Returning to our cabin, Andrew was awake and we quickly jumped at the chance to get in the water and snorkel before breakfast. It was completely worth the early morning push! We saw Lion Fish, Spotted Eagle Rays, a Green Moray Eel, a Goldentail Moray Eel, and a ton of other fish. We went in our suits to breakfast just because we could and we met up with the others for a delicious meal of: scrambled eggs, fried beans, mixed fruit (papaya, watermelon, and cantaloupe), a dense homemade creole bread, and hibiscus juice.

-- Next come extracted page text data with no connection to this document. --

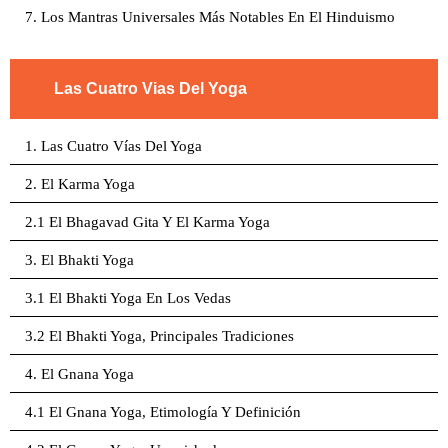
7. Los Mantras Universales Más Notables En El Hinduismo
Las Cuatro Vias Del Yoga
1. Las Cuatro Vías Del Yoga
2. El Karma Yoga
2.1 El Bhagavad Gita Y El Karma Yoga
3. El Bhakti Yoga
3.1 El Bhakti Yoga En Los Vedas
3.2 El Bhakti Yoga, Principales Tradiciones
4. El Gnana Yoga
4.1 El Gnana Yoga, Etimología Y Definición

Sun shining through the clouds


Palm patterns


After breakfast, we relaxed and put together a puzzle of frogs. We took a swim and then ate lunch (I know it seems like we eat a lot…) before heading out on an snorkel excursion a little further out, where we saw a ton of fish and a bunch of lion fish. They are apparently invasive species so there are a lot around. The water was a beautiful turquoise color and the temperature was perfect. If I could, I’d stay in the water all day and all night! Lunch was beef enchiladas, powder buns, pineapple, and hibiscus juice. We also tried out our first Belizean hot sauce (Beware).


Owen enjoying the water


The water by our house


We spent the afternoon drinking piña coladas and beer, swimming, lounging, showering, and reading in hammocks. Just delightful. I forgot what it was like to just slow down. Around sunset, we made sure to place ourselves on the beach so we could take some photos of the bright oranges, reds, yellows, and pinks that stretched on forever. It was like a painting out of some expensive coffee table book. I wouldn’t have believed the colors if I hadn’t been there to see it for myself.


Beautiful textures


For dinner, we had coconut rice, herbed fish, a potato-esque salad called, “cho cho”, and bread pudding with rum sauce. After dinner, we retreated to our cabin and brainstormed our resolutions and goals for 2014. *Side note- we didn’t actually end up doing everything we had planned in 2014… but it was a great year, nonetheless* :0)

Until tomorrow!


A kayaker enjoying the setting sun


I just can’t get enough of those palms!